Ale kolejne odkrycie było jeszcze bardziej kuszące: zupełnie nowy gatunek drobnoustroju, wstępnie zidentyfikowany przez biologa BrighamYoungUniversity, Megan Porter. Nowy organizm wydaje się blisko spokrewniony z drobnoustrojami znajdującymi się w otworach podmorskich głęboko na Pacyfiku, prawdopodobnym punkcie początkowym pojawienia się życia. „To ekscytujące odkrycie”, mówi Porter, „ponieważ sugeruje, że rodzaje metabolizmu występujące w LowerKaneCave są bardzo stare.” To również pasuje do rosnących dowodów na to, że życie mogło się rozpocząć w głębinach. W schronach pod powierzchnią, takich jak jaskinie, podmorskie otwory wentylacyjne i gleba, prymitywne drobnoustroje byłyby chronione przed wybuchami wulkanów, bombardowaniami meteorów i intensywnym promieniowaniem ultrafioletowym, które sprawiły, że planeta była tak niegościnna we wczesnych latach. W tych starożytnych schroniskach, które ludzie dopiero odkryli, jak przenikać, życie ewoluowało z dala od światła słonecznego, często w ekstremalnych warunkach gorąca i kwasowości. Psychodeliczne maty Kane'a przypominają nam, jak niezwykli byli różnorodni i odporni starożytni pionierzy ziemi.
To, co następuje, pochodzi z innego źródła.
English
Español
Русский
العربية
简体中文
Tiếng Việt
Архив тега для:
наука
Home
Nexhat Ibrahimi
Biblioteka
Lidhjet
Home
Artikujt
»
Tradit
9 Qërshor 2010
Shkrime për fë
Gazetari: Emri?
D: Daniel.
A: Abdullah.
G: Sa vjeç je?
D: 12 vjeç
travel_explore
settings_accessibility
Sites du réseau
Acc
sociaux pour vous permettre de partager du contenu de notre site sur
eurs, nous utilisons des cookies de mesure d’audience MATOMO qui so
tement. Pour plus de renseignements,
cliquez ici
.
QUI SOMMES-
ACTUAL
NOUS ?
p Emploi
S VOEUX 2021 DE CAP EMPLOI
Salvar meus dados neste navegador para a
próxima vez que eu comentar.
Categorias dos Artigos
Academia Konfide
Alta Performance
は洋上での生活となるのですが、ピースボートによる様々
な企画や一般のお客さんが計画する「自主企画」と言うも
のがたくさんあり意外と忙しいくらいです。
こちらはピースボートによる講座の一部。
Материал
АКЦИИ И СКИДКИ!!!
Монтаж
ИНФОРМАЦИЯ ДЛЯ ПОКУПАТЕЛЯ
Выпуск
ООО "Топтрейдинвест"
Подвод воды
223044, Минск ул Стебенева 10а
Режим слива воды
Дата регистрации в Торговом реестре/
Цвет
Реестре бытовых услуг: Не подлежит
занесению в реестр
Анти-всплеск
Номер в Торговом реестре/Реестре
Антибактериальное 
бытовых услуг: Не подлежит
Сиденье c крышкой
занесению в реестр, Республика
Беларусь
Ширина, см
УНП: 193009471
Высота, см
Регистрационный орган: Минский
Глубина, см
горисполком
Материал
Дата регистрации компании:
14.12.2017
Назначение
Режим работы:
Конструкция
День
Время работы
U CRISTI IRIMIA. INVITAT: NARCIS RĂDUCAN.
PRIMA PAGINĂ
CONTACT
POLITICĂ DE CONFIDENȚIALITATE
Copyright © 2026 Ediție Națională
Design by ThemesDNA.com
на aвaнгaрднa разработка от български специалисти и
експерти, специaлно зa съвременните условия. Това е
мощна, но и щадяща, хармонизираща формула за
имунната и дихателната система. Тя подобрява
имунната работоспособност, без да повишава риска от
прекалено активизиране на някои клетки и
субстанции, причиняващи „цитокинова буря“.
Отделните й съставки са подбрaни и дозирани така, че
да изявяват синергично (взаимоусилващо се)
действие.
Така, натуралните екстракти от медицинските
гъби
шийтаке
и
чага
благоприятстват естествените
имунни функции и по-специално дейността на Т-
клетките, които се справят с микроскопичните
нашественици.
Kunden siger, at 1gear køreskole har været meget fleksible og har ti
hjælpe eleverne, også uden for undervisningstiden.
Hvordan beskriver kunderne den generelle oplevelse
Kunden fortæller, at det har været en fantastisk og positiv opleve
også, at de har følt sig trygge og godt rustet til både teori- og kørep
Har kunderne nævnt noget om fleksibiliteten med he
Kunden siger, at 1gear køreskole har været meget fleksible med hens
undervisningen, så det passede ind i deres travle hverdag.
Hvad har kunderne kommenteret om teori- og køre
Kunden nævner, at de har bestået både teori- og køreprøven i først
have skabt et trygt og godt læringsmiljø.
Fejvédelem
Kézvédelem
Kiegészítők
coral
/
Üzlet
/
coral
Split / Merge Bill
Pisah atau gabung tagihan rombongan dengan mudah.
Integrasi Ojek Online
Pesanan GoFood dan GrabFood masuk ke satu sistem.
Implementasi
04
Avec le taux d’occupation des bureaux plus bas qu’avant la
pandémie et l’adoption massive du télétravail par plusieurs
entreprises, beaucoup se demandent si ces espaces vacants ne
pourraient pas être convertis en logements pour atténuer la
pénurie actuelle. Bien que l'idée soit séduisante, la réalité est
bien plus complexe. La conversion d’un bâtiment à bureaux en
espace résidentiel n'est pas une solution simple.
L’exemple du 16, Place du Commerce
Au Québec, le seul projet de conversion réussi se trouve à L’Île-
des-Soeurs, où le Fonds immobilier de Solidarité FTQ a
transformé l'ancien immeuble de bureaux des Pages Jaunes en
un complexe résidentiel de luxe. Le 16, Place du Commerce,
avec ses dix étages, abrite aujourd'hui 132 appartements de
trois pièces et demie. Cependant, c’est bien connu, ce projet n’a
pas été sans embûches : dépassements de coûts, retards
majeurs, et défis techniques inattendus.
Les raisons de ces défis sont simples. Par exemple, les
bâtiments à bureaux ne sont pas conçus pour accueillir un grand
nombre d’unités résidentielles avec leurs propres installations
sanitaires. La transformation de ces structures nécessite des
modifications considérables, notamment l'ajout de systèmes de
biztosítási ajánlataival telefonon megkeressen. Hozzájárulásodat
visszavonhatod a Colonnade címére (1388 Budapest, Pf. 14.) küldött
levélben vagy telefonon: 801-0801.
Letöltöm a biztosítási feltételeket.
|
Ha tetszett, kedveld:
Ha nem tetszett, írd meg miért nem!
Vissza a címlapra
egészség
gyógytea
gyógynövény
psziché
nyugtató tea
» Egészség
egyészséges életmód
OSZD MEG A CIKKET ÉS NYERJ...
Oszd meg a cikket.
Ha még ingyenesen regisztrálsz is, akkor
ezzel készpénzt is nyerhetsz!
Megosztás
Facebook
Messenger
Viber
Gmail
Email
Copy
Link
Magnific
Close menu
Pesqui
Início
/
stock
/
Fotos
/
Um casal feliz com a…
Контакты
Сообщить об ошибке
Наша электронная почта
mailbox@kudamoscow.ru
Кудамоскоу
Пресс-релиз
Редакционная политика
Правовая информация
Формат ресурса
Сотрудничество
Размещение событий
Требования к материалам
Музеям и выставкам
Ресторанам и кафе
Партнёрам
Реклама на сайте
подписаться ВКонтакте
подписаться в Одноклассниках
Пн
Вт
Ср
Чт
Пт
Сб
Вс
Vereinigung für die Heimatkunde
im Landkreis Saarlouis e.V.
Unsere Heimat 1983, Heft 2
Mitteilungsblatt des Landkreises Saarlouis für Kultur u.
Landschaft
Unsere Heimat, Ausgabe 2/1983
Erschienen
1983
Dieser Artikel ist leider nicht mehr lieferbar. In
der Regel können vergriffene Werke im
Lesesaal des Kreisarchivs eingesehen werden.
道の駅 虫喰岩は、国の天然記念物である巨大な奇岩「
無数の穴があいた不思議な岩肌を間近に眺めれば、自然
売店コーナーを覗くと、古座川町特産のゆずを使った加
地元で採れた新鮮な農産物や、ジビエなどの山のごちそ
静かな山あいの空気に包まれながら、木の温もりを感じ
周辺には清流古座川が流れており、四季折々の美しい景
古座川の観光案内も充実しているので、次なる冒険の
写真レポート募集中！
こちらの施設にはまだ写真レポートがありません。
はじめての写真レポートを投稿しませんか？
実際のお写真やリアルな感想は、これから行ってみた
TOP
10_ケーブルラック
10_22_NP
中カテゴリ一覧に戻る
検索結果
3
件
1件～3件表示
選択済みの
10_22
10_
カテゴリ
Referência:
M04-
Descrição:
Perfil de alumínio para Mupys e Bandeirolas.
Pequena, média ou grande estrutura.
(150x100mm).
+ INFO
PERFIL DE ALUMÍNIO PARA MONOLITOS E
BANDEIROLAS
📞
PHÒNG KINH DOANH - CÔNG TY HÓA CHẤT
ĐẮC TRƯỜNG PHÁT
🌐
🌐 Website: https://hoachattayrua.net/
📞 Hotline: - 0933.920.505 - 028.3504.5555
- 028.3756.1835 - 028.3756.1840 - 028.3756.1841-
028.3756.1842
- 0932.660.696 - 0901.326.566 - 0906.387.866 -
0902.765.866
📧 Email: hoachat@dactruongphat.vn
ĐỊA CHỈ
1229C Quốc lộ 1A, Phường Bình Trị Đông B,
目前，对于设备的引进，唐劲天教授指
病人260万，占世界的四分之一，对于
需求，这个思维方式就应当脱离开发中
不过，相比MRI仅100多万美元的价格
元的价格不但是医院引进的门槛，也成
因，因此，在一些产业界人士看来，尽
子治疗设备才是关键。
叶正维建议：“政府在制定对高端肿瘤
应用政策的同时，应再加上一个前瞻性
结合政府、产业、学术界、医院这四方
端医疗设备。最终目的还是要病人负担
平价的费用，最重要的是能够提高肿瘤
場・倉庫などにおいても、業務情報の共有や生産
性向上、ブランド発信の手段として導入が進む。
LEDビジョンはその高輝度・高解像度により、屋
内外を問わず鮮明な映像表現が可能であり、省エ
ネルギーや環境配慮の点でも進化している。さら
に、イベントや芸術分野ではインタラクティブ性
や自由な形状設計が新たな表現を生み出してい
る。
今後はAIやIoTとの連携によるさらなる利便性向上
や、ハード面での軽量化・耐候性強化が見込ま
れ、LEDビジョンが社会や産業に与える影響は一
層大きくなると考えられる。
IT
Ale horyzonty badań nad jaskiniami rozciągają się daleko poza naszą planetę. Wielu astronomów i geologów spekuluje, że księżyc Jowisza, Europa i Mars, zawierają wody i warunki pod powierzchnią podobne do naszych. Jeśli drobnoustroje mogą tu przetrwać w trudnych warunkach, to dlaczego nie? „Nasza praca w jaskiniach poszerzyła znane granice życia na naszej planecie” - mówi Penny Boston. „Ale to także świetna próba ubioru do badania miejsc biologicznych na innych planetach i pobudzenia naszej wyobraźni do połączenia ziemskich„ wewnętrznych ziemian ”z kosmicznymi”.